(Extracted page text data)
____________

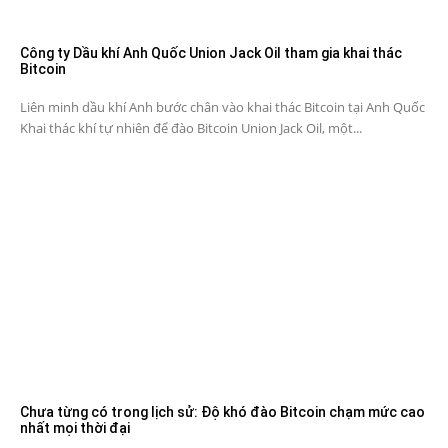
Công ty Dầu khí Anh Quốc Union Jack Oil tham gia khai thác
Bitcoin
Liên minh dầu khí Anh bước chân vào khai thác Bitcoin tại Anh Quốc
Khai thác khí tự nhiên để đào Bitcoin Union Jack Oil, một...
Chưa từng có trong lịch sử: Độ khó đào Bitcoin chạm mức cao
nhất mọi thời đại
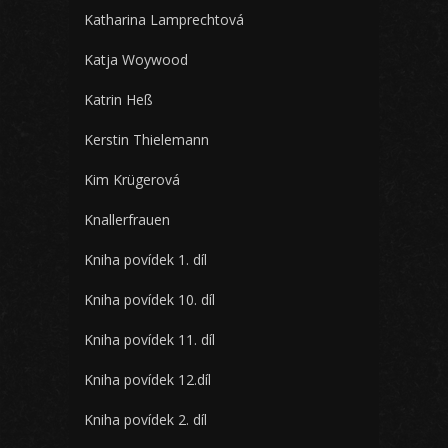
Katharina Lamprechtová
Katja Woywood
Katrin Heß
Kerstin Thielemann
Kim Krügerová
Knallerfrauen
Kniha povídek 1. díl
Kniha povídek 10. díl
Kniha povídek 11. díl
Kniha povídek 12.díl
Kniha povídek 2. díl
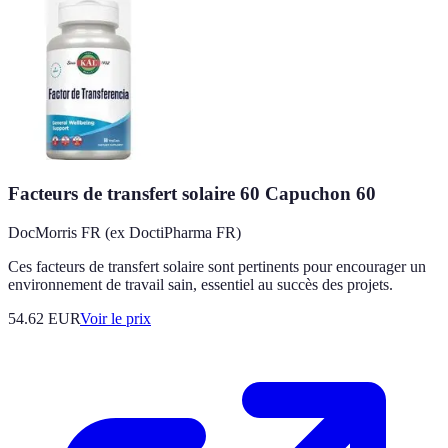
Facteurs de transfert solaire 60 Capuchon 60
DocMorris FR (ex DoctiPharma FR)
Ces facteurs de transfert solaire sont pertinents pour encourager un
environnement de travail sain, essentiel au succès des projets.
54.62
EUR
Voir le prix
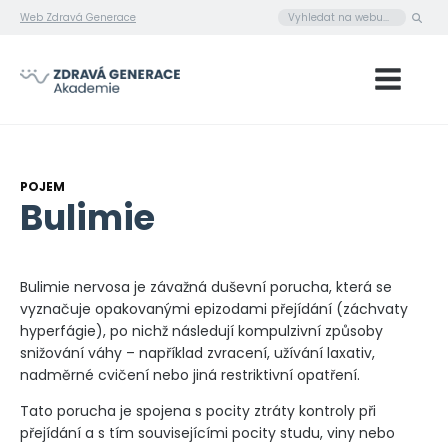
Web Zdravá Generace
POJEM
Bulimie
Bulimie nervosa je závažná duševní porucha, která se
vyznačuje opakovanými epizodami přejídání (záchvaty
hyperfágie), po nichž následují kompulzivní způsoby
snižování váhy – například zvracení, užívání laxativ,
nadměrné cvičení nebo jiná restriktivní opatření.
Tato porucha je spojena s pocity ztráty kontroly při
přejídání a s tím souvisejícími pocity studu, viny nebo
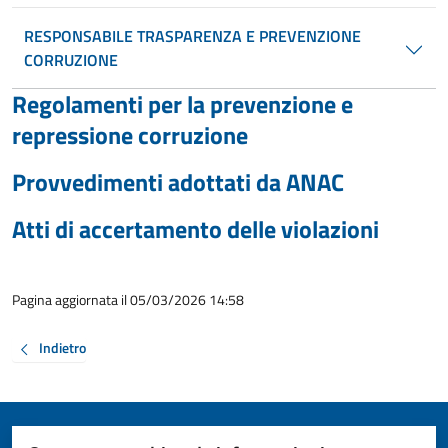
RESPONSABILE TRASPARENZA E PREVENZIONE
CORRUZIONE
Regolamenti per la prevenzione e
repressione corruzione
Provvedimenti adottati da ANAC
Atti di accertamento delle violazioni
Pagina aggiornata il 05/03/2026 14:58
Indietro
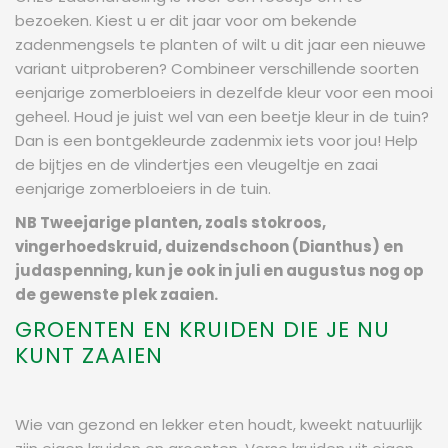
bezoeken. Kiest u er dit jaar voor om bekende
zadenmengsels te planten of wilt u dit jaar een nieuwe
variant uitproberen? Combineer verschillende soorten
eenjarige zomerbloeiers in dezelfde kleur voor een mooi
geheel. Houd je juist wel van een beetje kleur in de tuin?
Dan is een bontgekleurde zadenmix iets voor jou! Help
de bijtjes en de vlindertjes een vleugeltje en zaai
eenjarige zomerbloeiers in de tuin.
NB Tweejarige planten, zoals stokroos,
vingerhoedskruid, duizendschoon (Dianthus) en
judaspenning, kun je ook in juli en augustus nog op
de gewenste plek zaaien.
GROENTEN EN KRUIDEN DIE JE NU
KUNT ZAAIEN
Wie van gezond en lekker eten houdt, kweekt natuurlijk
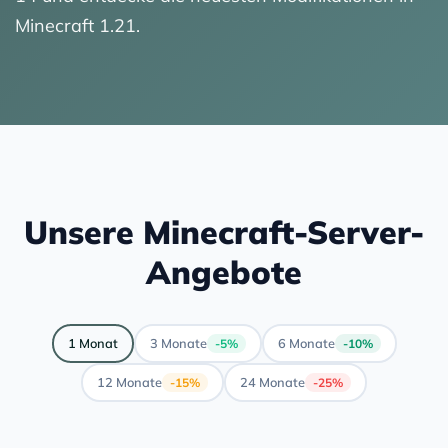
Minecraft 1.21.
Unsere Minecraft-Server-
Angebote
1 Monat
3 Monate
6 Monate
-5%
-10%
12 Monate
24 Monate
-15%
-25%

____________

*WHAT IS EXPECTED:*
Hand back all the entries exactly, leaving out the pictures.

*ANSWER FOR THIS EXERCISE:*
Công ty Dầu khí Anh Quốc Union Jack Oil tham gia khai thác
Bitcoin
Liên minh dầu khí Anh bước chân vào khai thác Bitcoin tại Anh Quốc
Khai thác khí tự nhiên để đào Bitcoin Union Jack Oil, một...
Chưa từng có trong lịch sử: Độ khó đào Bitcoin chạm mức cao
nhất mọi thời đại
Katharina Lamprechtová
Katja Woywood
Katrin Heß
Kerstin Thielemann
Kim Krügerová
Knallerfrauen
Kniha povídek 1. díl
Kniha povídek 10. díl
Kniha povídek 11. díl
Kniha povídek 12.díl
Kniha povídek 2. díl
Facteurs de transfert solaire 60 Capuchon 60
DocMorris FR (ex DoctiPharma FR)
Ces facteurs de transfert solaire sont pertinents pour encourager un
environnement de travail sain, essentiel au succès des projets.
54.62
EUR
Voir le prix
Web Zdravá Generace
POJEM
Bulimie
Bulimie nervosa je závažná duševní porucha, která se
vyznačuje opakovanými epizodami přejídání (záchvaty
hyperfágie), po nichž následují kompulzivní způsoby
snižování váhy – například zvracení, užívání laxativ,
nadměrné cvičení nebo jiná restriktivní opatření.
Tato porucha je spojena s pocity ztráty kontroly při
přejídání a s tím souvisejícími pocity studu, viny nebo
RESPONSABILE TRASPARENZA E PREVENZIONE
CORRUZIONE
Regolamenti per la prevenzione e
repressione corruzione
Provvedimenti adottati da ANAC
Atti di accertamento delle violazioni
Pagina aggiornata il 05/03/2026 14:58
Indietro
bezoeken. Kiest u er dit jaar voor om bekende
zadenmengsels te planten of wilt u dit jaar een nieuwe
variant uitproberen? Combineer verschillende soorten
eenjarige zomerbloeiers in dezelfde kleur voor een mooi
geheel. Houd je juist wel van een beetje kleur in de tuin?
Dan is een bontgekleurde zadenmix iets voor jou! Help
de bijtjes en de vlindertjes een vleugeltje en zaai
eenjarige zomerbloeiers in de tuin.
NB Tweejarige planten, zoals stokroos,
vingerhoedskruid, duizendschoon (Dianthus) en
judaspenning, kun je ook in juli en augustus nog op
de gewenste plek zaaien.
GROENTEN EN KRUIDEN DIE JE NU
KUNT ZAAIEN
Wie van gezond en lekker eten houdt, kweekt natuurlijk
Minecraft 1.21.
Unsere Minecraft-Server-
Angebote
1 Monat
3 Monate
6 Monate
-5%
-10%
12 Monate
24 Monate
-15%
-25%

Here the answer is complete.